Prevenidos por ambos bandos, los dos viajeros dirigen sus pasos a la fonda local de kebab, un local grande con cojines sobre los bancos. Tajmir pide
pilau
y kebab, mientras Bob solamente quiere huevos hervidos con pan; tiene miedo a los parásitos y a las bacterias del lugar. Comen deprisa y vuelven rápidamente a su hotel antes de que empiece a atardecer. En esta ciudad todo es posible y es mejor tomar precauciones. Una mirada ceñuda hacia Bob por parte de un transeúnte es suficiente para que Tajmir se sienta mal. En esta zona hay un precio por la cabeza de los norteamericanos, cincuenta mil dólares se paga a quien mate a uno.
Una reja pesada delante de la puerta de su hotel —que es el único en la ciudad— se abre y se cierra tras su paso. Desde la seguridad del establecimiento contemplan Khost, una ciudad con tiendas cerradas, policías enmascarados y simpatizantes de Al Qaeda. Suben a la terraza para instalar el teléfono vía satélite de Bob. Pasa un helicóptero y el periodista pretende averiguar a dónde va. Una decena de los soldados del hotel se han unido a Bob y Tajmir, y miran boquiabiertos el teléfono inalámbrico del norteamericano.
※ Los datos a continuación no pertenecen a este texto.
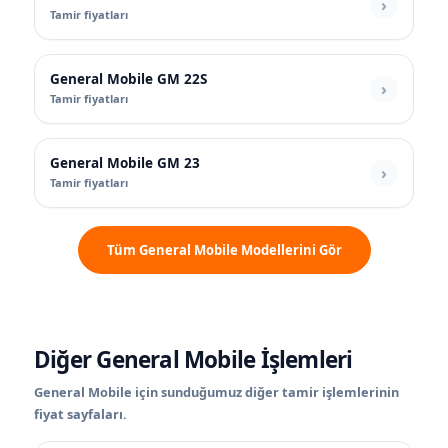
Tamir fiyatları
General Mobile GM 22S
Tamir fiyatları
General Mobile GM 23
Tamir fiyatları
Tüm General Mobile Modellerini Gör
Diğer General Mobile İşlemleri
General Mobile için sunduğumuz diğer tamir işlemlerinin
fiyat sayfaları.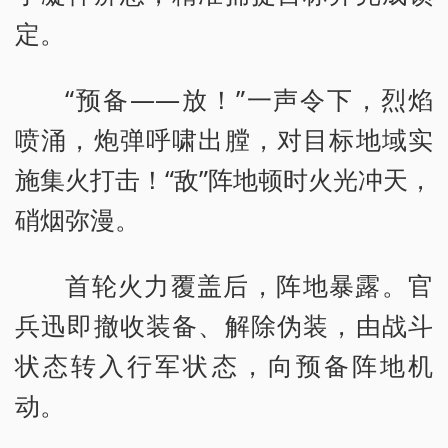
定。
“预备——放！”一声令下，烈焰
喷涌，炮弹呼啸出膛，对目标地域实
施集火打击！“敌”阵地顿时火光冲天，
硝烟弥漫。
首轮火力覆盖后，阵地暴露。官
兵迅即撤收装备、解除伪装，由战斗
状态转入行军状态，向预备阵地机
动。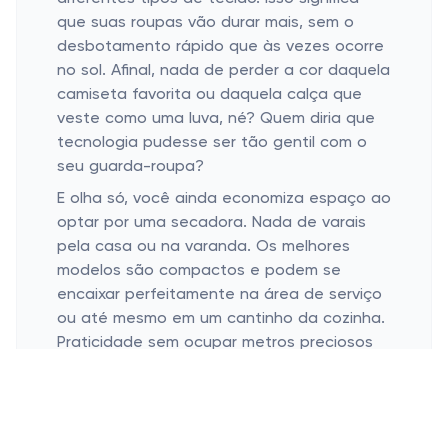
que suas roupas vão durar mais, sem o
desbotamento rápido que às vezes ocorre
no sol. Afinal, nada de perder a cor daquela
camiseta favorita ou daquela calça que
veste como uma luva, né? Quem diria que
tecnologia pudesse ser tão gentil com o
seu guarda-roupa?
E olha só, você ainda economiza espaço ao
optar por uma secadora. Nada de varais
pela casa ou na varanda. Os melhores
modelos são compactos e podem se
encaixar perfeitamente na área de serviço
ou até mesmo em um cantinho da cozinha.
Praticidade sem ocupar metros preciosos
no seu lar. Que tal?
Escolhendo a Secadora Perfeita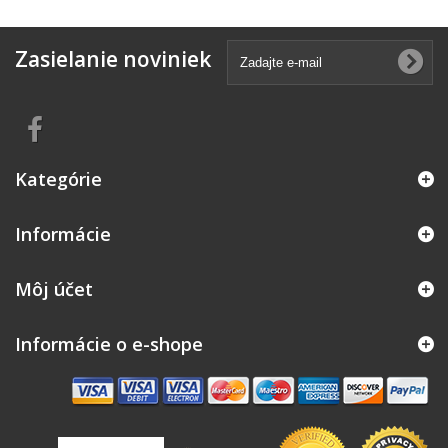
Zasielanie noviniek
Kategórie
Informácie
Môj účet
Informácie o e-shope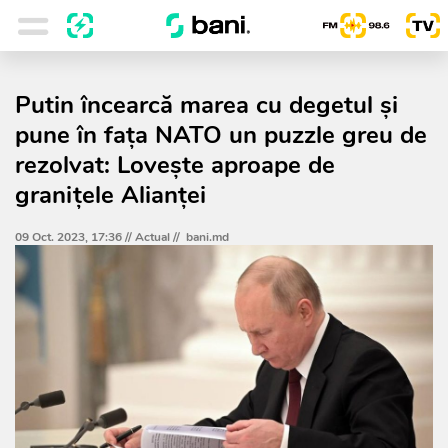
Putin încearcă marea cu degetul şi
pune în faţa NATO un puzzle greu de
rezolvat: Lovește aproape de
graniţele Alianţei
09 Oct. 2023, 17:36 //
Actual
//
bani.md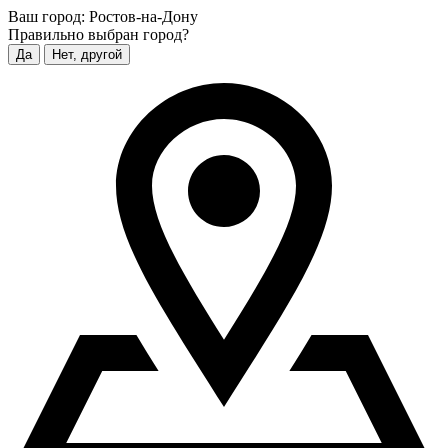
Ваш город:
Ростов-на-Дону
Правильно выбран город?
Да
Нет, другой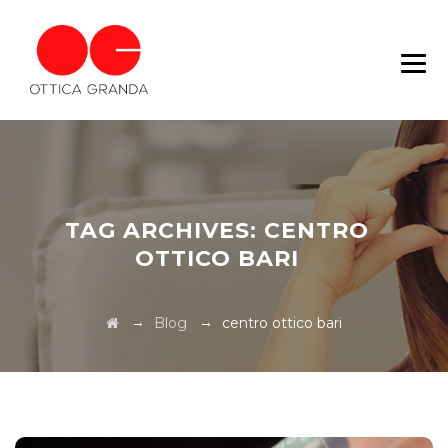
TAG ARCHIVES:
CENTRO
OTTICO BARI
→
→
Blog
centro ottico bari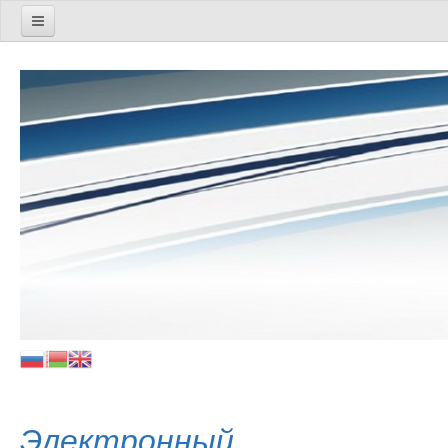
Методическое сопровождение
Социально-педагогическая работа
Управленческая деятельность
Дошкольное и начальное образование
Идеологическая и воспитательная работа
Специальное образование
Цифровая трансформация
Экспериментальная и инновационная деятельность
Техподдержка
Дистанционные мероприятия
Электронный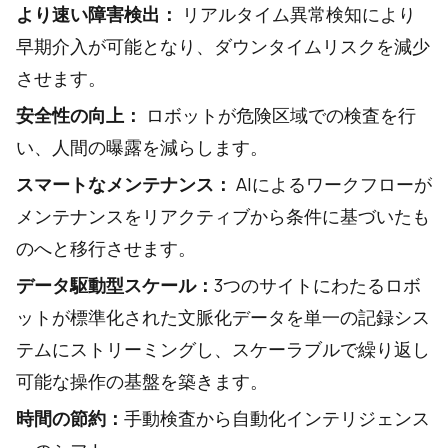
より速い障害検出：
リアルタイム異常検知により
早期介入が可能となり、ダウンタイムリスクを減少
させます。
安全性の向上：
ロボットが危険区域での検査を行
い、人間の曝露を減らします。
スマートなメンテナンス：
AIによるワークフローが
メンテナンスをリアクティブから条件に基づいたも
のへと移行させます。
データ駆動型スケール：
3つのサイトにわたるロボ
ットが標準化された文脈化データを単一の記録シス
テムにストリーミングし、スケーラブルで繰り返し
可能な操作の基盤を築きます。
時間の節約：
手動検査から自動化インテリジェンス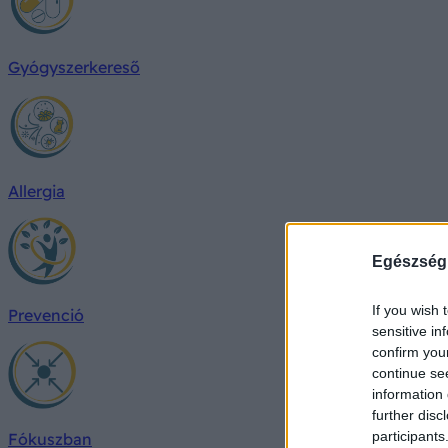
Gyógyszerkereső
Allergia
Egészség
If you wish 
Prevenció
sensitive in
confirm you
continue se
information 
further disc
participants
Fókuszban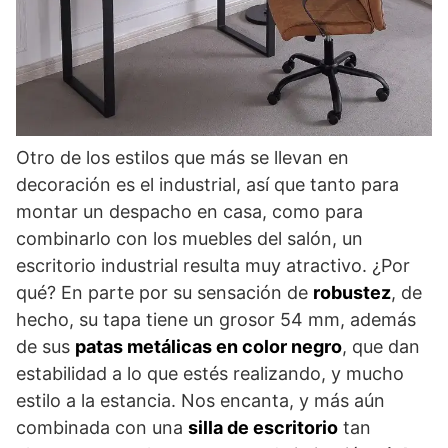
Otro de los estilos que más se llevan en
decoración es el industrial, así que tanto para
montar un despacho en casa, como para
combinarlo con los muebles del salón, un
escritorio industrial resulta muy atractivo. ¿Por
qué? En parte por su sensación de
robustez
, de
hecho, su tapa tiene un grosor 54 mm, además
de sus
patas metálicas en color negro
, que dan
estabilidad a lo que estés realizando, y mucho
estilo a la estancia. Nos encanta, y más aún
combinada con una
silla de escritorio
tan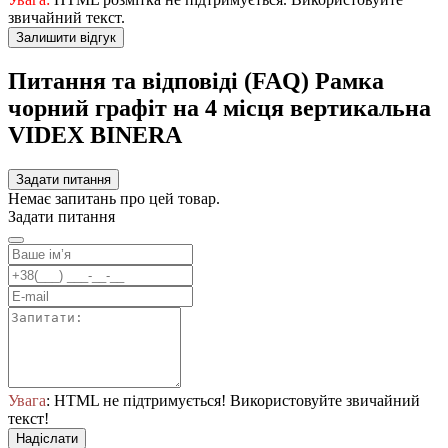
звичайний текст.
Залишити відгук
Питання та відповіді (FAQ) Рамка
чорний графіт на 4 місця вертикальна
VIDEX BINERA
Задати питання
Немає запитань про цей товар.
Задати питання
Увага
: HTML не підтримується! Використовуйте звичайний
текст!
Надіслати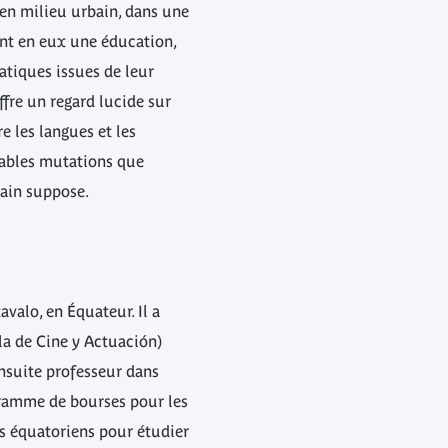
en milieu urbain, dans une
ant en eux une éducation,
atiques issues de leur
ffre un regard lucide sur
e les langues et les
itables mutations que
ain suppose.
valo, en Équateur. Il a
la de Cine y Actuación)
 ensuite professeur dans
gramme de bourses pour les
 équatoriens pour étudier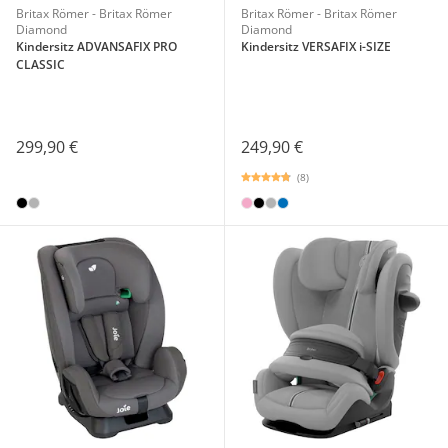
Britax Römer - Britax Römer
Britax Römer - Britax Römer
Diamond
Diamond
Kindersitz ADVANSAFIX PRO
Kindersitz VERSAFIX i-SIZE
CLASSIC
299,90 €
249,90 €
(8)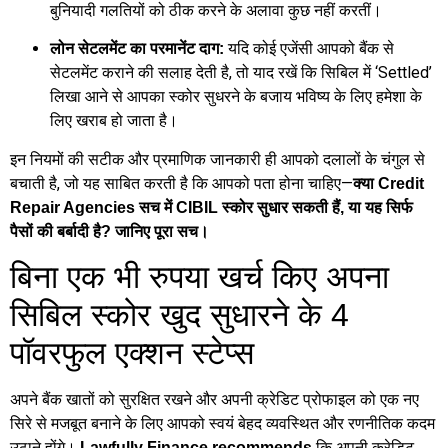
बुनियादी गलतियों को ठीक करने के अलावा कुछ नहीं करतीं।
यदि कोई एजेंसी आपको बैंक से
लोन सेटलमेंट का परमानेंट दाग:
सेटलमेंट कराने की सलाह देती है, तो याद रखें कि सिबिल में ‘Settled’
लिखा आने से आपका स्कोर सुधरने के बजाय भविष्य के लिए हमेशा के
लिए खराब हो जाता है।
इन नियमों की सटीक और प्रमाणिक जानकारी ही आपको दलालों के चंगुल से
बचाती है, जो यह साबित करती है कि आपको पता होना चाहिए—
क्या Credit
Repair Agencies सच में CIBIL स्कोर सुधार सकती हैं, या यह सिर्फ
पैसों की बर्बादी है? जानिए पूरा सच।
बिना एक भी रुपया खर्च किए अपना
सिबिल स्कोर खुद सुधारने के 4
पॉवरफुल एक्शन स्टेप्स
अपने बैंक खातों को सुरक्षित रखने और अपनी क्रेडिट प्रोफाइल को एक नए
सिरे से मजबूत बनाने के लिए आपको स्वयं बेहद व्यवस्थित और रणनीतिक कदम
उठाने होंगे।
कि अपनी क्रेडिट
Lawfully Finance recommends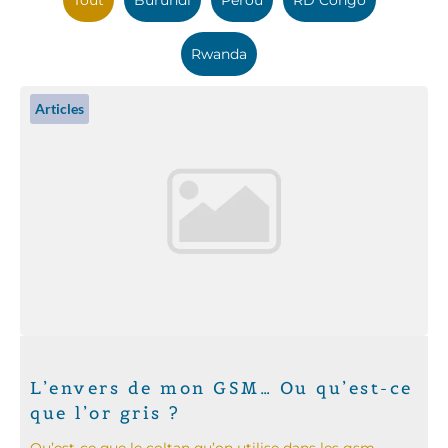
Rwanda
Articles
L’envers de mon GSM… Ou qu’est-ce
que l’or gris ?
Qu’est-ce que le coltan qu’on utilise dans les gsm,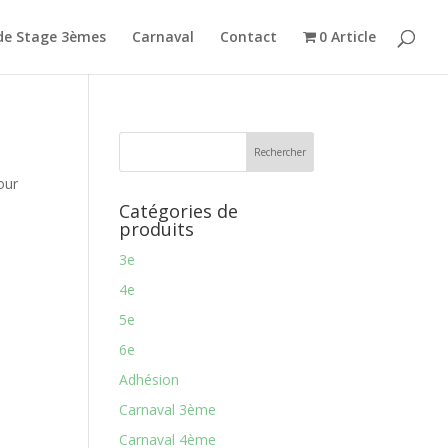
de Stage 3èmes
Carnaval
Contact
0 Article
our
Catégories de
produits
3e
4e
5e
6e
Adhésion
Carnaval 3ème
Carnaval 4ème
—¿Habla con América? —pregunta el que parece ser el jefe, un hombre delgado con turbante, túnica y sandalias. Tajmir le dice que sí, y los soldados siguen a Bob con la mirada. Tajmir intenta charlar un poco, pero ellos sólo tienen ojos para el teléfono y quieren saber cómo funciona. Apenas han visto un teléfono en su vida y uno de ellos exclama con expresión triste:
—¿Sabes cuál es nuestro problema? Que sabemos todo sobre cómo usar nuestras armas, pero no sabemos llamar por teléfono.
Después de la conversación telefónica, Bob y Tajmir bajan de la terraza, los soldados les siguen y el periodista pregunta en voz baja a su intérprete:
—¿Estos hombres son los que nos van a asaltar en el momento que les demos la espalda?
Los soldados portan sendos Kaláshnikov, y algunos de ellos, además, largas bayonetas. Los dos viajeros se sientan en un sofá del vestíbulo, debajo de un extraño póster enmarcado en el que aparecen las dos torres del World Trade Center todavía intactas. Pero detrás de ellas no se ve el horizonte de Nueva York, sino enormes cimas de montañas, y en un primer plano se ha añadido el verde de un pequeño parque con flores rojas. En esta imagen, Nueva York parece una ciudad en miniatura, construida con Lego y puesta delante de una monumental cadena de montañas.